A ciência e o ensino superior em Portugal têm trilhando um caminho rápido e alarmante rumo à um modelo neoliberal. Tendo sempre como pano de fundo um desinvestimento público não assumido, assiste-se à cobrança de propinas avultadas para mestrados e doutoramentos. As relações de trabalho nesta área são marcadas pela precariedade generalizada e pelo incentivar de práticas ultracompetitivas e predatórias entre os cientistas – esquecendo que a ciência é e sempre foi um esforço cooperativo. E cada vez mais se invoca o mercado como o que deve determinar o valor da ciência e da investigação e das diferentes áreas e subáreas científicas. É fundamental inverter esta situação, implementando a gratuitidade da frequência em todos os graus do ensino superior público, abrindo os espaços das universidades e politécnicos ao movimento associativo, oferecendo condições dignas de trabalho e acesso à carreira a todos os trabalhadores de ciência e defendendo a autonomia das agendas científicas face ao mercado. A ciência e o ensino superior em Portugal devem estar ao serviço do povo, não das empresas!

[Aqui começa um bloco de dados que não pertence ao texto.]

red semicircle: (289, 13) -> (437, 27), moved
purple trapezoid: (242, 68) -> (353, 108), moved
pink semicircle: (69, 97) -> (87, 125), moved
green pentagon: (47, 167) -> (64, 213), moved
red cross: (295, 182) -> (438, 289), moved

Alterações climáticas não podem cair no esquecimento
É com perplexidade que vemos o combate às alterações climáticas – fenómeno que ameaça toda a humanidade – quase cair no esquecimento. Ora, este combate exige mudanças profundas na forma como vivemos, produzimos e consumimos. Em vez disso, promove-se a ilusão de que, através da tecnologia, é possível manter o mesmo modelo económico destrutivo para o ambiente e para as pessoas. É fundamental romper com a ideia de crescimento infinito e promover práticas de produção, distribuição e consumo parcimoniosas e ambientalmente sustentáveis. Ao mesmo tempo, é fundamental
garantir que a transição energética não se faz criando “zonas sacrificadas”, seja pela destruição ambiental trazida pela exploração de recursos necessários às tecnologias ditas “verdes” – como é o caso da exploração do lítio em Covas do Barroso – seja pelo desaparecimento súbito de atividades económicas ditas “castanhas” sem qualquer preocupação de substituição por outras – como sucedeu no Pego.

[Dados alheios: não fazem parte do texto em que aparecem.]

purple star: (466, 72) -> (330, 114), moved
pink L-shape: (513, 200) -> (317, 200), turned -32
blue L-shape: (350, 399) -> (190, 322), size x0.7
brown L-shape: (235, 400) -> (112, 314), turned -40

É crucial refletir sobre o comportamento dos EUA sob a administração de Donald Trump, que assumiu de forma crua o paradigma da política internacional como o jogo de grandes potências. Mas, ao mesmo tempo, este comportamento levantou os impedimentos que existiam a uma política externa autónoma face aos EUA por parte da Europa e dos países europeus – uma política assente na neutralidade rigorosa face às grandes potências. Em vez de entrarem numa corrida cega ao armamento, Portugal e a União Europeia devem promover a construção de novas alianças diplomáticas assentes na promoção do multilateralismo e do primado do direito internacional como princípios da relação entre estados e na recuperação e reforço das Nações Unidas como o fórum privilegiado para a resolução de conflitos entre eles.
Xenofobia é repugnante
As políticas migratórias são outro tema que precisa de um recentramento do debate. Se a xenofobia é sempre repugnante, mais ainda o é num país de emigração como é Portugal! A vontade de alguém procurar uma vida melhor noutro país, para a si e para a sua família, é algo profundamente humano e que devia merecer toda a nossa empatia. Tanto mais na Europa, em que a miséria que obriga à migração é muitas vezes o resultado de uma experiência colonial e o produto de um sistema económico que favorece os países de acolhimento. Urge, como é óbvio, combater fenómenos como o tráfico de seres humanos. Mas neles, os trabalhadores imigrantes são as vítimas e não ameaças. Quanto ao resto, a luta dos trabalhadores imigrantes é a luta dos trabalhadores portugueses – e vice-versa. Acesso efetivo a habitação digna, à saúde e à educação,
combate à exploração no trabalho e pelo direito a ter ou reunir uma família, são causas que nos devem unir e nunca dividir.
A BASE-FUT apela assim ao voto de todos os cidadãos e cidadãs e, no caso dos seus e suas militantes, ao voto nos partidos cujos programas e práticas vão de encontro a estas preocupações.